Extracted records
+---+

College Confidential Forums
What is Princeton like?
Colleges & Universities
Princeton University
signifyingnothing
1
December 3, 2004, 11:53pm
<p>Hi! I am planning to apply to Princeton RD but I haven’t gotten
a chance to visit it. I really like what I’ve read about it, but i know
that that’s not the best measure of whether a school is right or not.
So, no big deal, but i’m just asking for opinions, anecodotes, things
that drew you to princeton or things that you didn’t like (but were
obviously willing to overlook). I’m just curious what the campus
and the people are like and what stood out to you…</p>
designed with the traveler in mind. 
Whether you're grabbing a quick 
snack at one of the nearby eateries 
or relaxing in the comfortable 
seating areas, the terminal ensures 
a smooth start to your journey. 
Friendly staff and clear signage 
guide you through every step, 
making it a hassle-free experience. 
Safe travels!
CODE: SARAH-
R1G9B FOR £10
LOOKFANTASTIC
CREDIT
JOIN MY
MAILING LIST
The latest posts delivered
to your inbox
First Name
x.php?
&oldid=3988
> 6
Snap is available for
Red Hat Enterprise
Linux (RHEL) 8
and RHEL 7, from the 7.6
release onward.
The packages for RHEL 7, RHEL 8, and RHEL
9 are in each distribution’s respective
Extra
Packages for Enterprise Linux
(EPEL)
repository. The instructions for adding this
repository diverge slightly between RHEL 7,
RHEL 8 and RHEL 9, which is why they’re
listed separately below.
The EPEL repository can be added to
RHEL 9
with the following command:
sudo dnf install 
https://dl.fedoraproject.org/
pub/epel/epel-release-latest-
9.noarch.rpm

+---+

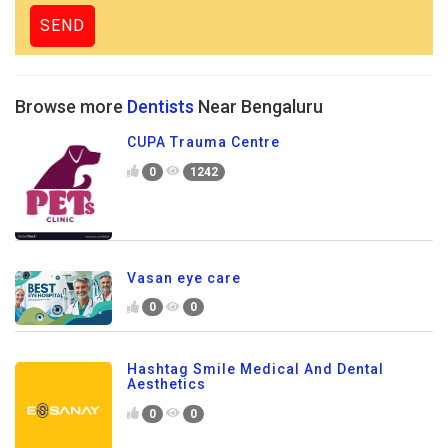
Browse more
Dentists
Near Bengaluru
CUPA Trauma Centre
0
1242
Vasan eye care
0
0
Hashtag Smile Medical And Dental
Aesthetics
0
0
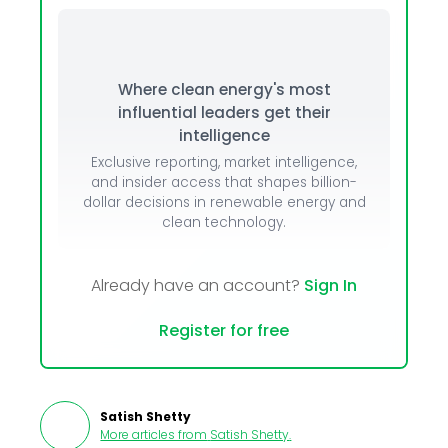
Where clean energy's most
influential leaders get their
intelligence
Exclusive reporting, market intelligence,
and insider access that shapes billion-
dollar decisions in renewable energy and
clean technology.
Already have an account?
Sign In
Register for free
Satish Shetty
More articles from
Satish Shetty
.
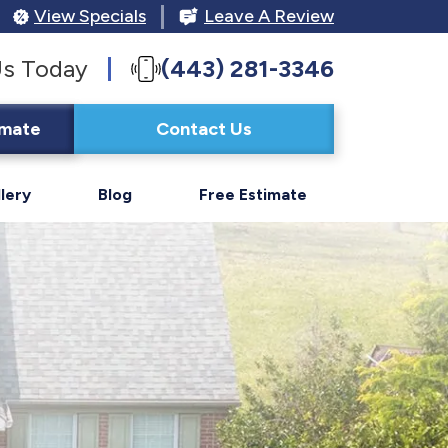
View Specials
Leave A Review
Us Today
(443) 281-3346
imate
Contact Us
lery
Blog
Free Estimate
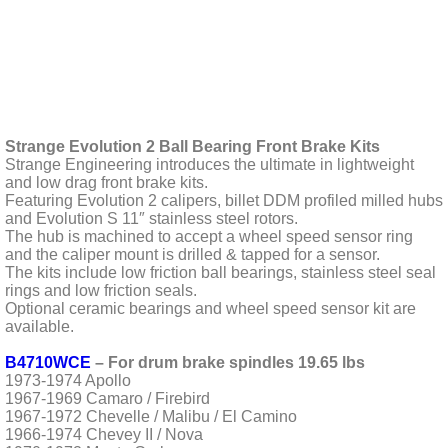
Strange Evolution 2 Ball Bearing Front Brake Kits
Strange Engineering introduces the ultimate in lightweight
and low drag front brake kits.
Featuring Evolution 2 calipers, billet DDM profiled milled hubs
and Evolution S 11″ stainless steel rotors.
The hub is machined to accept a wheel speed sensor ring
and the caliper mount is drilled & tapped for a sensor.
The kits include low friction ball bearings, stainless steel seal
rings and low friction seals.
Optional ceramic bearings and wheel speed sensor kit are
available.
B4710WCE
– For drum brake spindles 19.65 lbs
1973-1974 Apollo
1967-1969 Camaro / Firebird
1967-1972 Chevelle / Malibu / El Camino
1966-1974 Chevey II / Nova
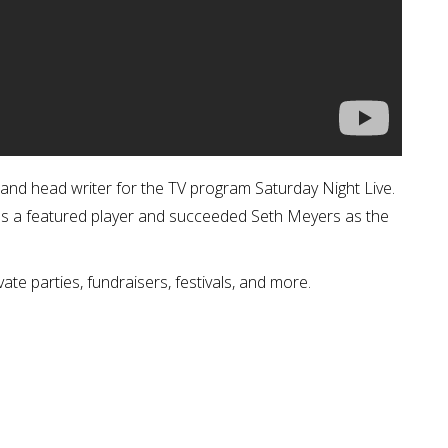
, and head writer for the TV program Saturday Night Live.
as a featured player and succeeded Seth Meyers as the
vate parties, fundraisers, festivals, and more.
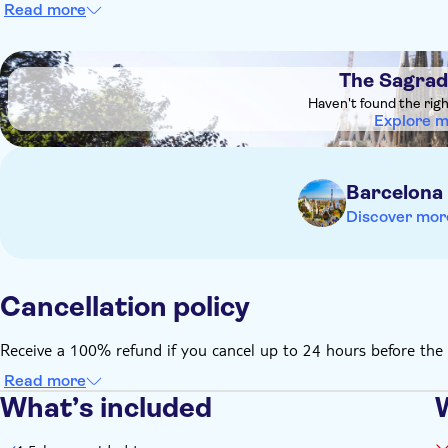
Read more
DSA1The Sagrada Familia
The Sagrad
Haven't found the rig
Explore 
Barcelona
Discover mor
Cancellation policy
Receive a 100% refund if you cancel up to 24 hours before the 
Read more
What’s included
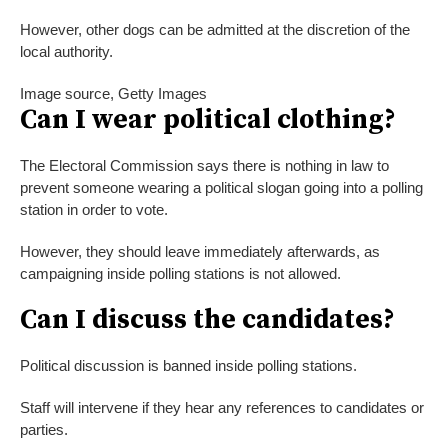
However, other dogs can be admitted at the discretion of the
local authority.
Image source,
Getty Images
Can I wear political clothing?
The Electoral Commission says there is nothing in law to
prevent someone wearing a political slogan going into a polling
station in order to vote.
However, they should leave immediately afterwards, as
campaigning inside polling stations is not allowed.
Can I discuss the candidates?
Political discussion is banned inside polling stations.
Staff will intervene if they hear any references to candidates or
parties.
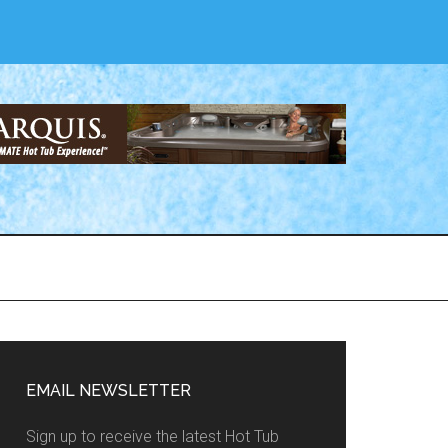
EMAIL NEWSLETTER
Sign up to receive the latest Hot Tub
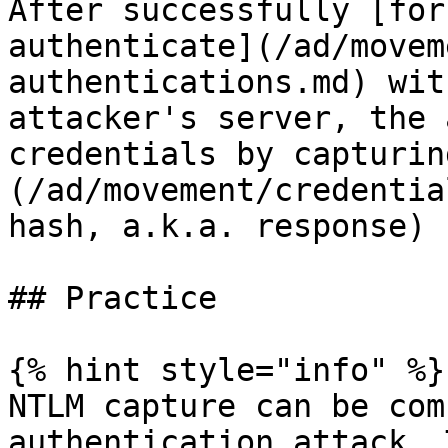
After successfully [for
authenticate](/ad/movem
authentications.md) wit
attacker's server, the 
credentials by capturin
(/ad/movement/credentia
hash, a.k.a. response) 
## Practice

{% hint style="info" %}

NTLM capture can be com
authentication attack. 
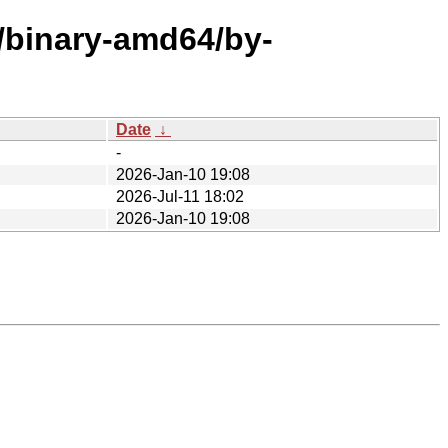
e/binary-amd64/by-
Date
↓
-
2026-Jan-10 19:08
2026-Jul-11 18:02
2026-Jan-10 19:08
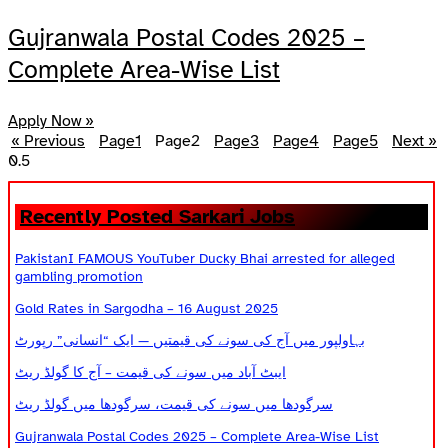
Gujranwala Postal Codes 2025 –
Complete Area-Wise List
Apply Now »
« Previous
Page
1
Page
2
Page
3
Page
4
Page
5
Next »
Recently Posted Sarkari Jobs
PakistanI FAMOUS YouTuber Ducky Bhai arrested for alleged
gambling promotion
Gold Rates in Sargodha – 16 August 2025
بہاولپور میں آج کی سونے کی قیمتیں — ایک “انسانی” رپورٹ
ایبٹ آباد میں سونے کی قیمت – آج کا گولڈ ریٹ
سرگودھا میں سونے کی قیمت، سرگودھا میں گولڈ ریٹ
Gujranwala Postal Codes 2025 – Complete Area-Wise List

+---+

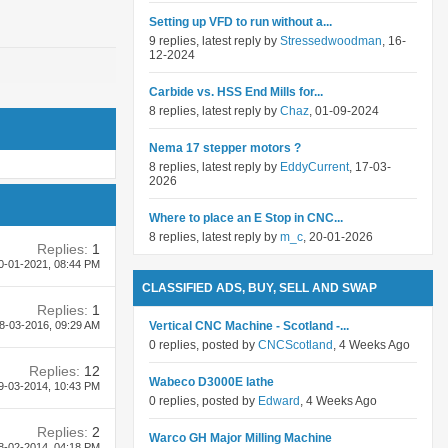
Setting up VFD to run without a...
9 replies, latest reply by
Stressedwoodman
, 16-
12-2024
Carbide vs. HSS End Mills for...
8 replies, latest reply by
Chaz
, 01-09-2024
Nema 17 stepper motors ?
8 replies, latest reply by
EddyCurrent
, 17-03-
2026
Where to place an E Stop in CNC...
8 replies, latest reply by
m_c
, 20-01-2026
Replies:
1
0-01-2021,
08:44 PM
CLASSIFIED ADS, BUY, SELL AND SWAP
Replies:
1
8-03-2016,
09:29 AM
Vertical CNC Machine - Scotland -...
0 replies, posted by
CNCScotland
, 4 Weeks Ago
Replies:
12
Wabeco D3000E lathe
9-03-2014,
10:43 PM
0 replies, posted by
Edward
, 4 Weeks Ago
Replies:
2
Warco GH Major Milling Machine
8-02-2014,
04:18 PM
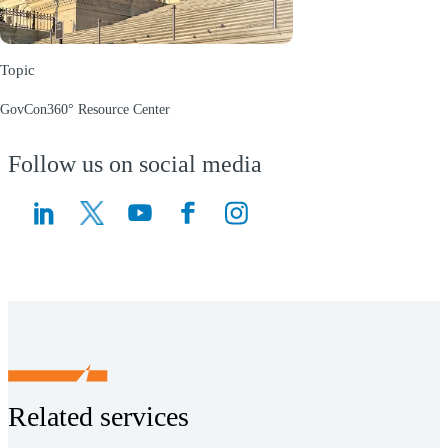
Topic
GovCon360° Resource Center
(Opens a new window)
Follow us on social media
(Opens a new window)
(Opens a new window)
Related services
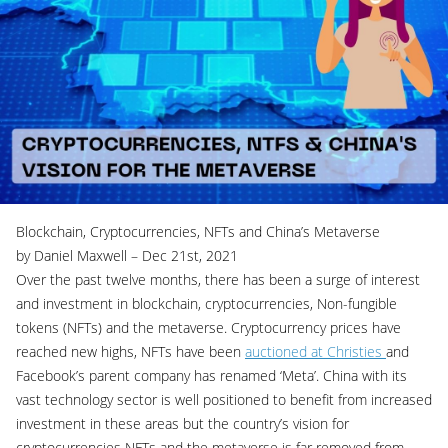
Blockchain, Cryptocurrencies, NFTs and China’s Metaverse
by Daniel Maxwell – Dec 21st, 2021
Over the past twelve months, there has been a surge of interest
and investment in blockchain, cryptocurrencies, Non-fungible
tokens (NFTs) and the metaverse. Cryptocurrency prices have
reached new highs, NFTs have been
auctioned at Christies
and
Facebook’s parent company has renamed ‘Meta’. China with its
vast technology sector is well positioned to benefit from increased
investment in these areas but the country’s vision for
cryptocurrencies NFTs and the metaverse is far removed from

+---+

Pull every line containing "intelligence" out of the data above.

intelligence
Exclusive reporting, market intelligence,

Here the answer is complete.